TASK DESCRIPTION »
In the data below, how many lines contain the string "Tribit"? Give only the number.

INPUT RECORDS »
- - - -

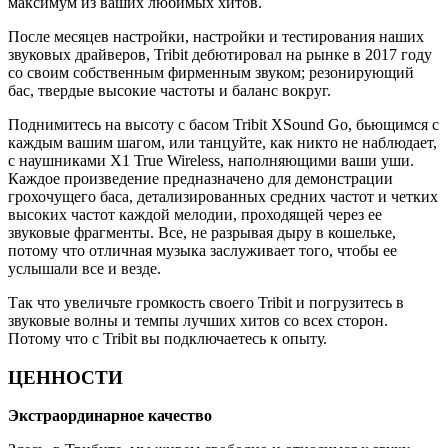
максимум из ваших любимых хитов.
После месяцев настройки, настройки и тестирования наших
звуковых драйверов, Tribit дебютировал на рынке в 2017 году
со своим собственным фирменным звуком; резонирующий
бас, твердые высокие частоты и баланс вокруг.
Поднимитесь на высоту с басом Tribit XSound Go, бьющимся с
каждым вашим шагом, или танцуйте, как никто не наблюдает,
с наушниками X1 True Wireless, наполняющими ваши уши.
Каждое произведение предназначено для демонстрации
грохочущего баса, детализированных средних частот и четких
высоких частот каждой мелодии, проходящей через ее
звуковые фрагменты. Все, не разрывая дыру в кошельке,
потому что отличная музыка заслуживает того, чтобы ее
услышали все и везде.
Так что увеличьте громкость своего Tribit и погрузитесь в
звуковые волны и темпы лучших хитов со всех сторон.
Потому что с Tribit вы подключаетесь к опыту.
ЦЕННОСТИ
Экстраординарное качество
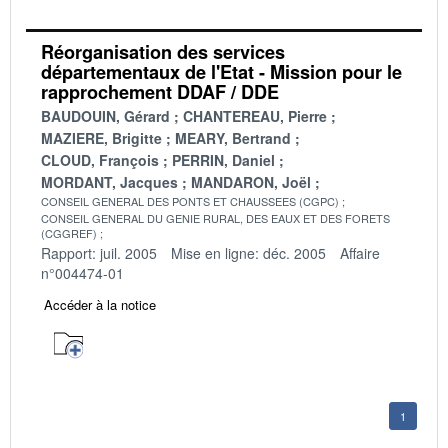
Réorganisation des services
départementaux de l'Etat - Mission pour le
rapprochement DDAF / DDE
BAUDOUIN, Gérard
CHANTEREAU, Pierre
MAZIERE, Brigitte
MEARY, Bertrand
CLOUD, François
PERRIN, Daniel
MORDANT, Jacques
MANDARON, Joël
CONSEIL GENERAL DES PONTS ET CHAUSSEES (CGPC)
CONSEIL GENERAL DU GENIE RURAL, DES EAUX ET DES FORETS
(CGGREF)
Rapport: juil. 2005
Mise en ligne: déc. 2005
Affaire
n°004474-01
Accéder à la notice
1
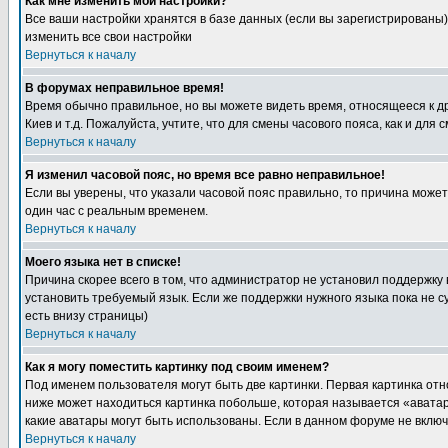
Как мне изменить мои настройки?
Все ваши настройки хранятся в базе данных (если вы зарегистрированы)
изменить все свои настройки
Вернуться к началу
В форумах неправильное время!
Время обычно правильное, но вы можете видеть время, относящееся к друг
Киев и т.д. Пожалуйста, учтите, что для смены часового пояса, как и д
Вернуться к началу
Я изменил часовой пояс, но время все равно неправильное!
Если вы уверены, что указали часовой пояс правильно, то причина може
один час с реальным временем.
Вернуться к началу
Моего языка нет в списке!
Причина скорее всего в том, что администратор не установил поддержку
установить требуемый язык. Если же поддержки нужного языка пока не 
есть внизу страницы)
Вернуться к началу
Как я могу поместить картинку под своим именем?
Под именем пользователя могут быть две картинки. Первая картинка отн
ниже может находиться картинка побольше, которая называется «аватара
какие аватары могут быть использованы. Если в данном форуме не вклю
Вернуться к началу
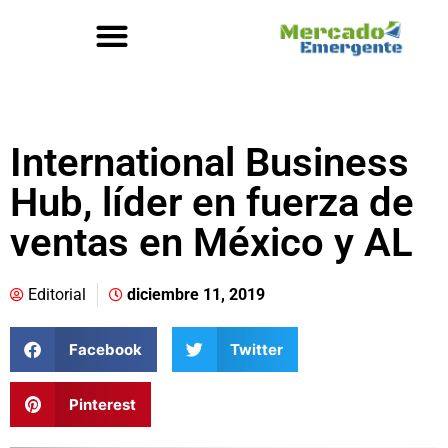
International Business
Hub, líder en fuerza de
ventas en México y AL
Editorial
diciembre 11, 2019
Facebook
Twitter
Pinterest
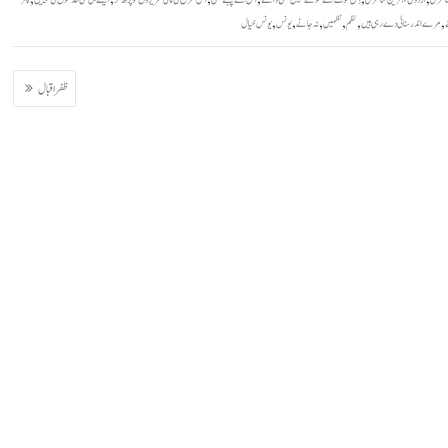
,
,
,
,
,
,
ے
مرے اندر سنائی دے رہی ہیں
نظم
نظمیں
نہ جانے
یونس
یونس خیال
ظفر اقبال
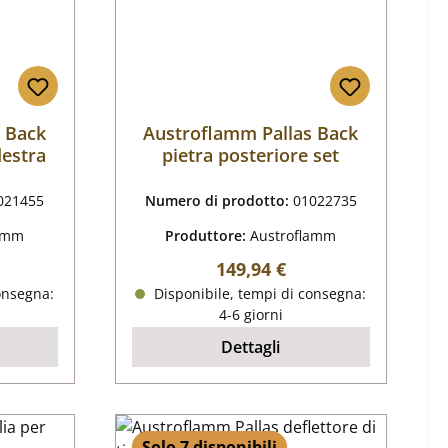
 Back
Austroflamm Pallas Back
destra
pietra posteriore set
021455
Numero di prodotto:
01022735
lamm
Produttore:
Austroflamm
male:
Prezzo normale:
149,94 €
onsegna:
Disponibile, tempi di consegna:
4-6 giorni
Dettagli
Solo 7 disponibili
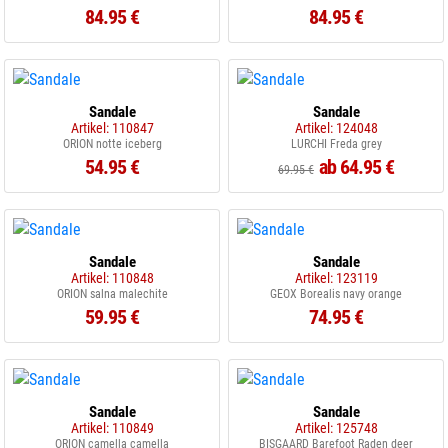
84.95 €
84.95 €
Sandale
Sandale
Artikel: 110847
Artikel: 124048
ORION notte iceberg
LURCHI Freda grey
54.95 €
ab 64.95 €
69.95 €
Sandale
Sandale
Artikel: 110848
Artikel: 123119
ORION salna malechite
GEOX Borealis navy orange
59.95 €
74.95 €
Sandale
Sandale
Artikel: 110849
Artikel: 125748
ORION camella camella
BISGAARD Barefoot Raden deer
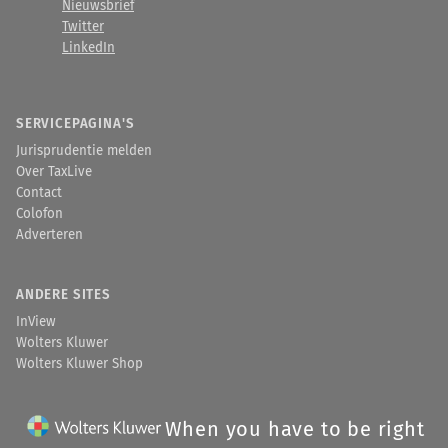
Nieuwsbrief
Twitter
LinkedIn
SERVICEPAGINA'S
Jurisprudentie melden
Over TaxLive
Contact
Colofon
Adverteren
ANDERE SITES
InView
Wolters Kluwer
Wolters Kluwer Shop
When you have to be right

- - - -

ANSWER »
4